PROVIDED INFORMATION →
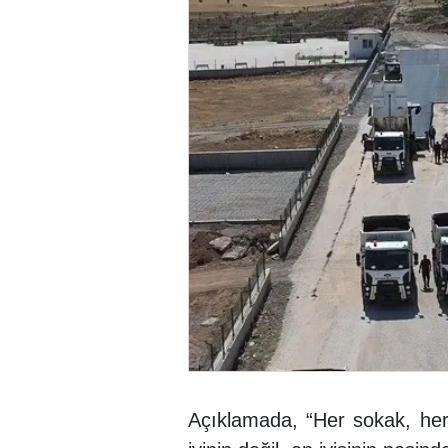
Açıklamada, “Her sokak, he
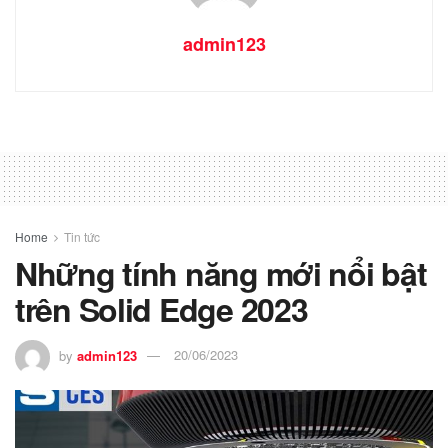
admin123
Home
Tin tức
Những tính năng mới nổi bật
trên Solid Edge 2023
by
admin123
20/06/2023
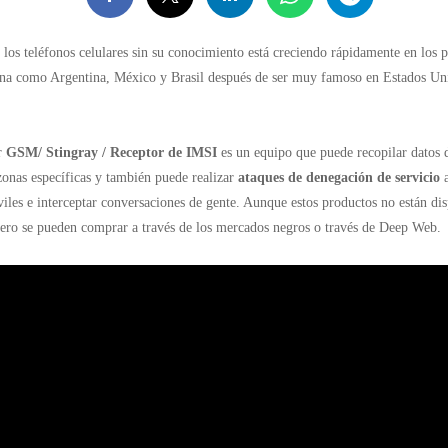
los teléfonos celulares sin su conocimiento está creciendo rápidamente en los p
na como Argentina, México y Brasil después de ser muy famoso en Estados Un
or
GSM/ Stingray / Receptor de IMSI
es un equipo que puede recopilar datos d
zonas específicas y también puede realizar
ataques de denegación de servicio
a
iles e interceptar conversaciones de gente. Aunque estos productos no están di
pero se pueden comprar a través de los mercados negros o través de Deep Web.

TASK ITEM → Reproduce, with no other lines, the one containing "ataques de denegación de servicio" and all lines after it through the end of the data above.

EXERCISE RESULT →
ataques de denegación de servicio
a
iles e interceptar conversaciones de gente. Aunque estos productos no están di
pero se pueden comprar a través de los mercados negros o través de Deep Web.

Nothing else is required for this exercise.